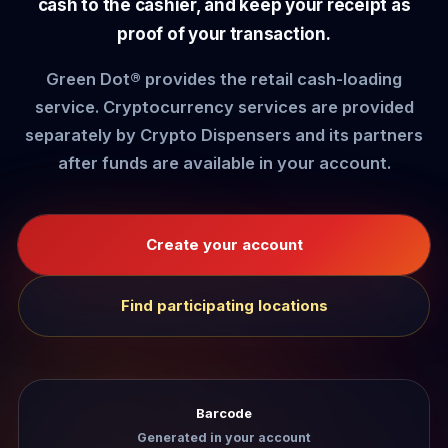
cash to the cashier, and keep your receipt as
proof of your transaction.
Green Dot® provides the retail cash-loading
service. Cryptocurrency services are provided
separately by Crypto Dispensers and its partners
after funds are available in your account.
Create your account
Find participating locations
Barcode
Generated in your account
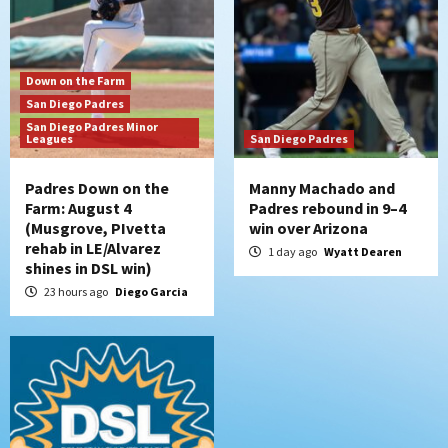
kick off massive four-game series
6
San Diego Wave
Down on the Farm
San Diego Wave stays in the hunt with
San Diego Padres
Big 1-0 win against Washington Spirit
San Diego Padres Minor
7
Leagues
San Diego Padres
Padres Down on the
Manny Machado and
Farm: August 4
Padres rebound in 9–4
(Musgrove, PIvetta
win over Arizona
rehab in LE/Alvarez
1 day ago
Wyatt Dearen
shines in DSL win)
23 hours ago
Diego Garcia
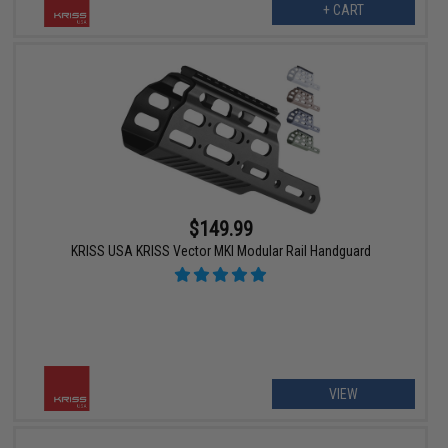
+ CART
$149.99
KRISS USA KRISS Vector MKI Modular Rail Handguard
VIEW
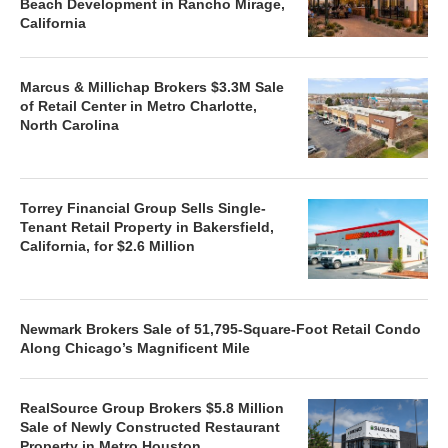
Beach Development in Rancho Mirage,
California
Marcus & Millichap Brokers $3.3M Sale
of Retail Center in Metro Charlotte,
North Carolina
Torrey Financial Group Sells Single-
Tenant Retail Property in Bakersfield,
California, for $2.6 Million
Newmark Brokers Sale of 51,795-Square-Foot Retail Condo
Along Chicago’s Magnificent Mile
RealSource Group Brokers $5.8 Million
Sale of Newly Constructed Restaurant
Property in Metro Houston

§ What to do
An answer that restates all the entries exactly and drops the images is what is needed.

§ Solution for this exercise
cash to the cashier, and keep your receipt as
proof of your transaction.
Green Dot® provides the retail cash-loading
service. Cryptocurrency services are provided
separately by Crypto Dispensers and its partners
after funds are available in your account.
Create your account
Find participating locations
Barcode
Generated in your account
kick off massive four-game series
6
San Diego Wave
Down on the Farm
San Diego Wave stays in the hunt with
San Diego Padres
Big 1-0 win against Washington Spirit
San Diego Padres Minor
7
Leagues
San Diego Padres
Padres Down on the
Manny Machado and
Farm: August 4
Padres rebound in 9–4
(Musgrove, PIvetta
win over Arizona
rehab in LE/Alvarez
1 day ago
Wyatt Dearen
shines in DSL win)
23 hours ago
Diego Garcia
+ CART
$149.99
KRISS USA KRISS Vector MKI Modular Rail Handguard
VIEW
Beach Development in Rancho Mirage,
California
Marcus & Millichap Brokers $3.3M Sale
of Retail Center in Metro Charlotte,
North Carolina
Torrey Financial Group Sells Single-
Tenant Retail Property in Bakersfield,
California, for $2.6 Million
Newmark Brokers Sale of 51,795-Square-Foot Retail Condo
Along Chicago’s Magnificent Mile
RealSource Group Brokers $5.8 Million
Sale of Newly Constructed Restaurant
Property in Metro Houston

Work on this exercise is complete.